WHAT IS BEING ASKED:
Restrict the output to the lines below starting at the one that contains "You are a GUI" and ending at the one that contains "This screenshot has", and restate them word for word, both ends included.

DATASET EXTRACT:

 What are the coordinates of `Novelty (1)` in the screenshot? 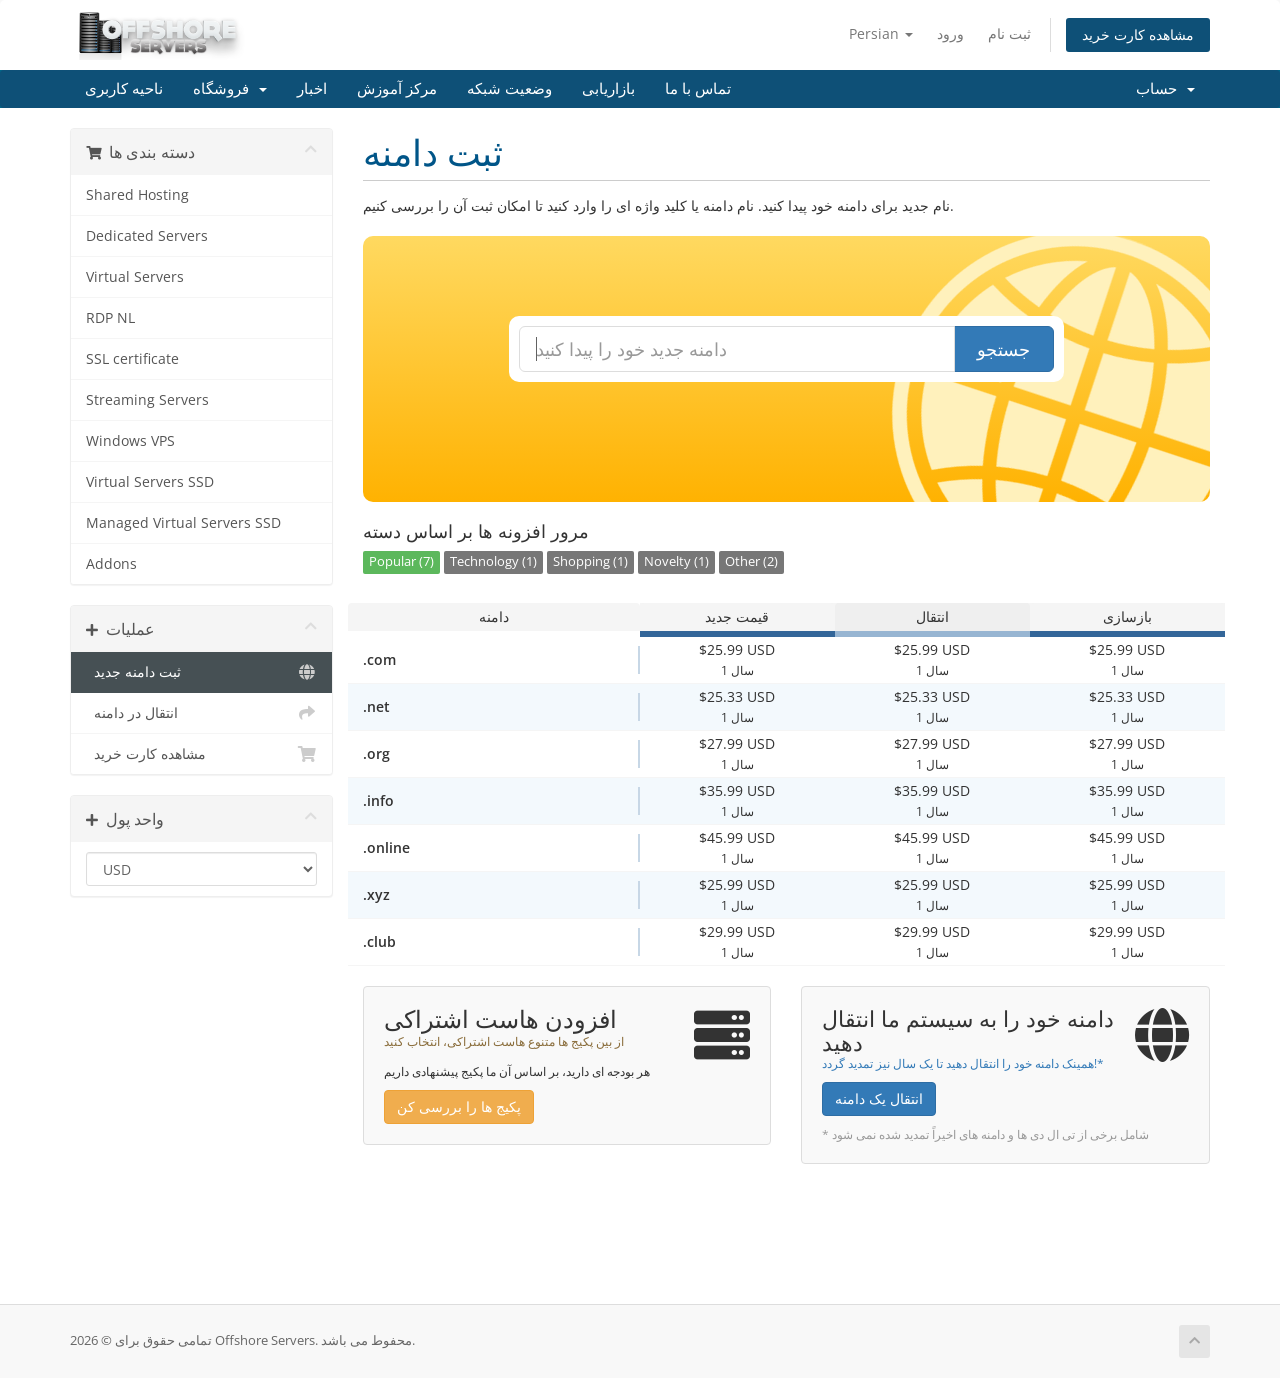 It's located at (676, 561).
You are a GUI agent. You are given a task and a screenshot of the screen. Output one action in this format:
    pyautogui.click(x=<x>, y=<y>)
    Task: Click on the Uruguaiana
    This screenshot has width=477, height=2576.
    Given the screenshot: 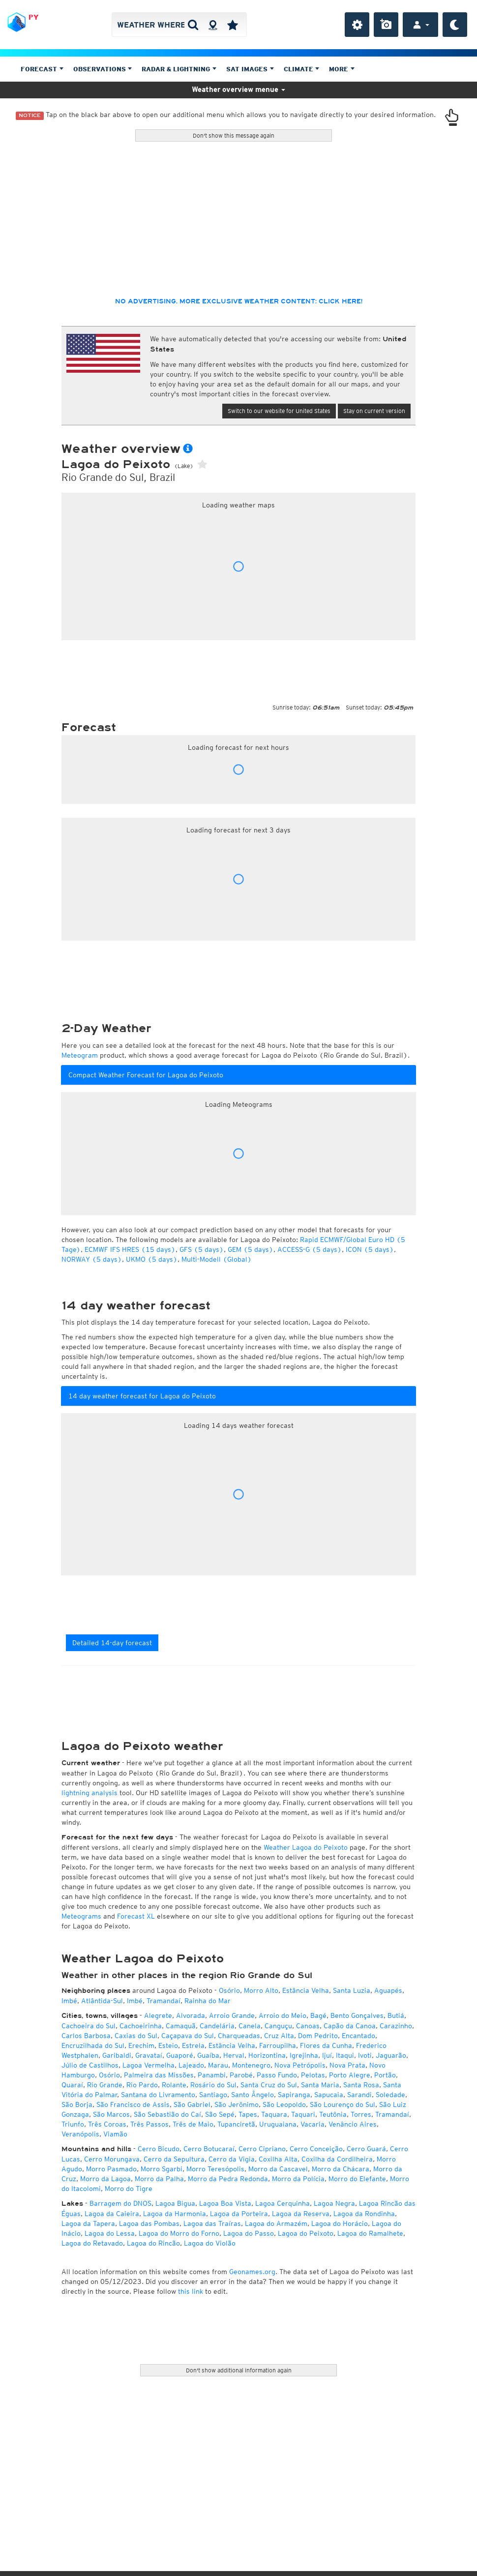 What is the action you would take?
    pyautogui.click(x=278, y=2124)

TASK SOLUTION:
You are a GUI agent. You are given a task and a screenshot of the screen. Output one action in this format:
    pyautogui.click(x=<x>, y=<y>)
    Task: Click on the Uruguaiana
    This screenshot has width=477, height=2576.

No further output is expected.